Wednesday, January 27, 2016

- 10 Taxpayer Handouts to the Super Rich -




- Corporate welfare and entitlements for the top 1 % - .

A few of the giveaways to the rich - and how much they cost the US :


1. Tax Breaks for CEO bonuses ($7 billion/year)

The biggest corporations exploit a 20-year-old loophole that allows them to write off
   inflated compensation packages for CEOs,
   billing stock options,
   performance-based bonuses
to taxpayers.
-
In 2010,
the biggest corporations cost Americans $7 billion by writing off inflated executive pay.
     - That $7 billion could fund the annual budget for the National Science Foundation —
     - 11,000 scientific research projects each year
     - 26 Nobel laureates in the last 5 years.
Between 2007 and 2010, this loophole accounted for more than $30 billion in corporate welfare.

2. Tax cuts for luxury corporate jets ($300 million/year)

Currently, corporations get huge tax deductions by writing off purchases of
corporate jets, fancy cars-limousines , …
and chauffeurs …
These tax breaks for some of the wealthiest Americans cost the rest of us $300 million each year.

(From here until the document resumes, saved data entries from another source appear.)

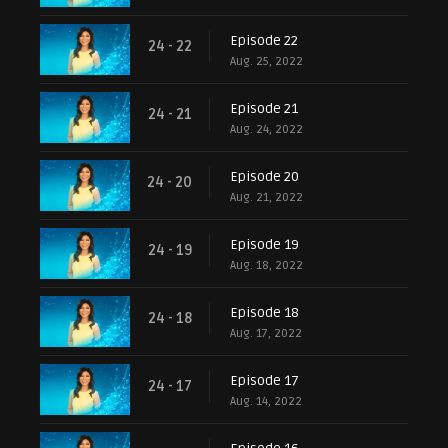
Episode 22
24 - 22
Aug. 25, 2022
Episode 21
24 - 21
Aug. 24, 2022
Episode 20
24 - 20
Aug. 21, 2022
Episode 19
24 - 19
Aug. 18, 2022
Episode 18
24 - 18
Aug. 17, 2022
Episode 17
24 - 17
Aug. 14, 2022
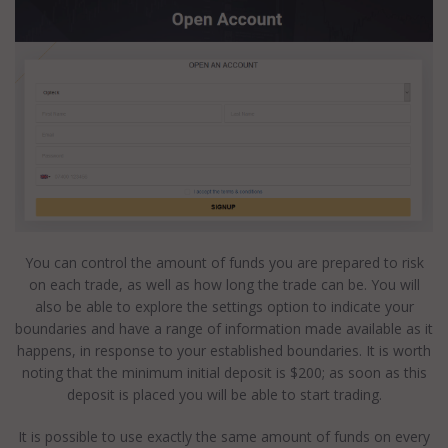
You can control the amount of funds you are prepared to risk
on each trade, as well as how long the trade can be. You will
also be able to explore the settings option to indicate your
boundaries and have a range of information made available as it
happens, in response to your established boundaries. It is worth
noting that the minimum initial deposit is $200; as soon as this
deposit is placed you will be able to start trading.
It is possible to use exactly the same amount of funds on every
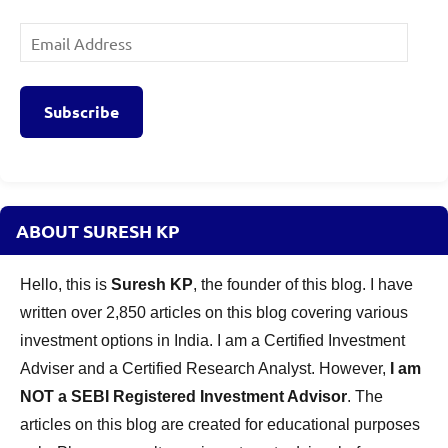
Email
Address
Subscribe
ABOUT SURESH KP
Hello, this is
Suresh KP
, the founder of this blog. I have
written over 2,850 articles on this blog covering various
investment options in India. I am a Certified Investment
Adviser and a Certified Research Analyst. However,
I am
NOT a SEBI Registered Investment Advisor
. The
articles on this blog are created for educational purposes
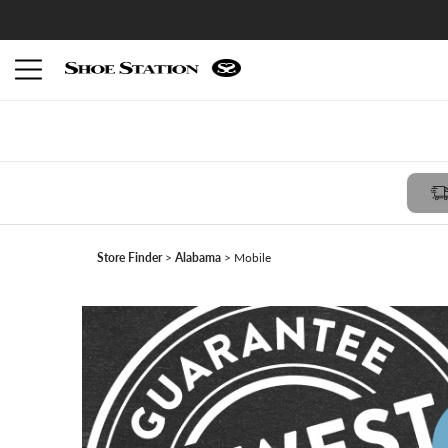
Members receive $10 reward with FREE in-store pickup -
Join Shoe Perks
Store Finder
Alabama
Mobile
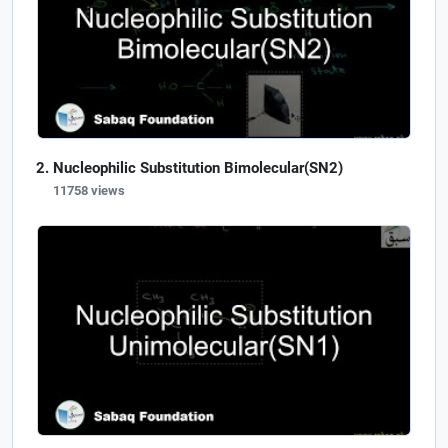
Nucleophilic Substitution Bimolecular(SN2)
11758 views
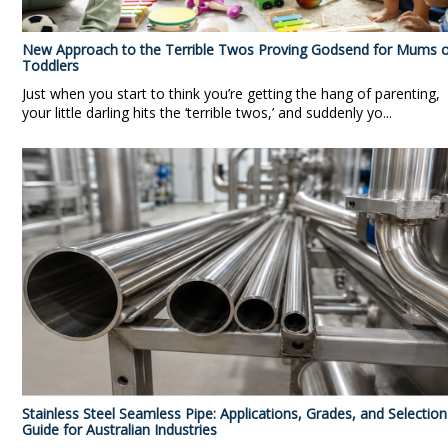
New Approach to the Terrible Twos Proving Godsend for Mums o
Toddlers
Just when you start to think you’re getting the hang of parenting,
your little darling hits the ‘terrible twos,’ and suddenly yo...
Stainless Steel Seamless Pipe: Applications, Grades, and Selection
Guide for Australian Industries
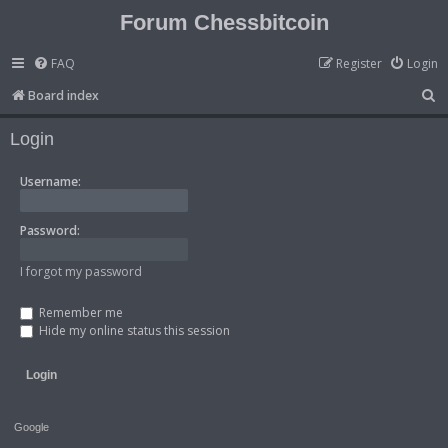
Forum Chessbitcoin
FAQ
Register
Login
S
Board index
e
Login
a
r
Username:
c
h
Password:
I forgot my password
Remember me
Hide my online status this session
Google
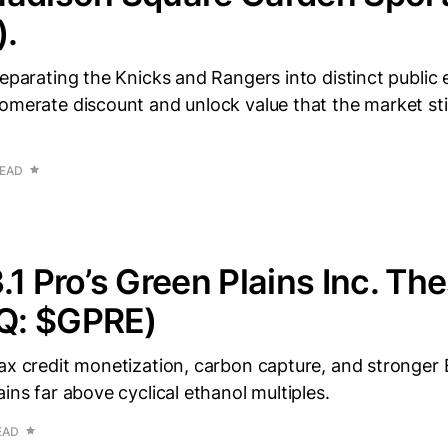
.
eparating the Knicks and Rangers into distinct public en
omerate discount and unlock value that the market still 
READ
.1 Pro’s Green Plains Inc. The
Q: $GPRE)
tax credit monetization, carbon capture, and stronge
ains far above cyclical ethanol multiples.
EAD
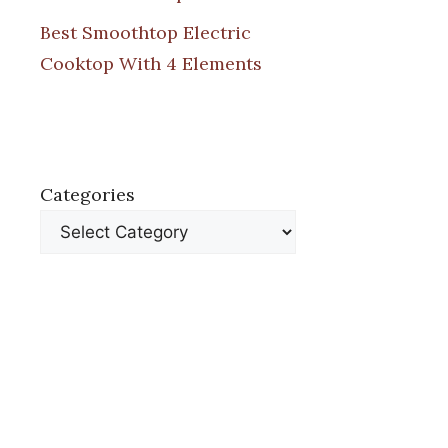
Best Smoothtop Electric
Cooktop With 4 Elements
Categories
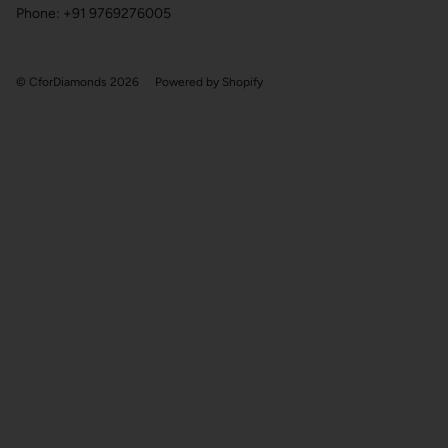
Phone: +91 9769276005
© CforDiamonds 2026
Powered by Shopify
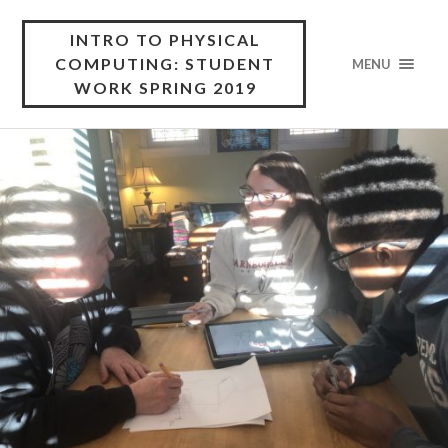
INTRO TO PHYSICAL
COMPUTING: STUDENT
MENU
WORK SPRING 2019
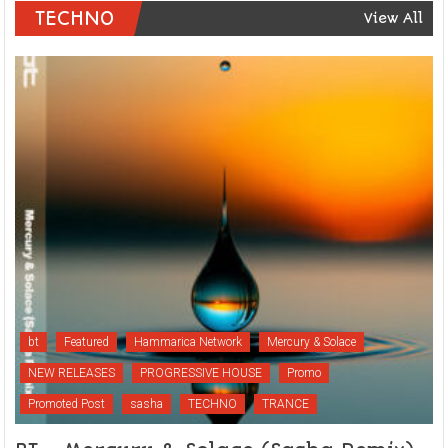
TECHNO
View All
bt
Featured
Hammarica Network
Mercury & Solace
NEW RELEASES
PROGRESSIVE HOUSE
Promo
Promoted Post
sasha
TECHNO
TRANCE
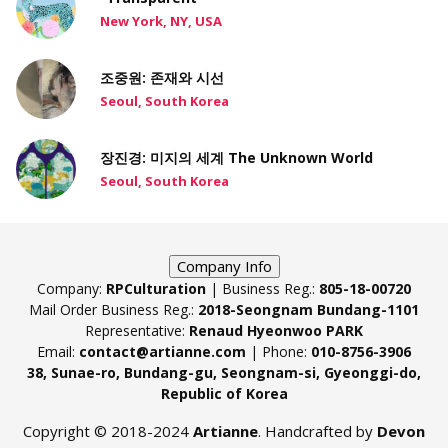
New York, NY, USA
조중원: 존재와 시선
Seoul, South Korea
장진경: 미지의 세계 The Unknown World
Seoul, South Korea
Company Info
Company:
RPCulturation
| Business Reg.:
805-18-00720
Mail Order Business Reg.:
2018-Seongnam Bundang-1101
Representative:
Renaud Hyeonwoo PARK
Email:
contact@artianne.com
| Phone:
010-8756-3906
38, Sunae-ro, Bundang-gu, Seongnam-si, Gyeonggi-do,
Republic of Korea
Copyright © 2018-2024
Artianne
. Handcrafted by
Devon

3. Big oil subsidies ( $37.5 billion/year )

Between $10 billion and $52 billion per year on corporate welfare for the fossil fuel industry .
OCI estimated that total subsidies to big oil – approximately -  $37.5 billion in 2014,


4. Pharmaceutical subsidies ($270 billion/year)


The pharmaceutical industry gets roughly $270 billion a year 
This is over $1,900.- per household in corporate welfare.
This is mainly due to the bill that George W. Bush signed into law in 2003,
which prevents Medicare from negotiating drug prices with pharmaceutical companies.
-
The biggest drug companies also make (a combined $711 billion in profits between 2003 and 2012)
by buying patents for drugs - largely developed with taxpayer-funded research,
then jacking up the price …


5. Capital gains tax breaks ($51 billion/year)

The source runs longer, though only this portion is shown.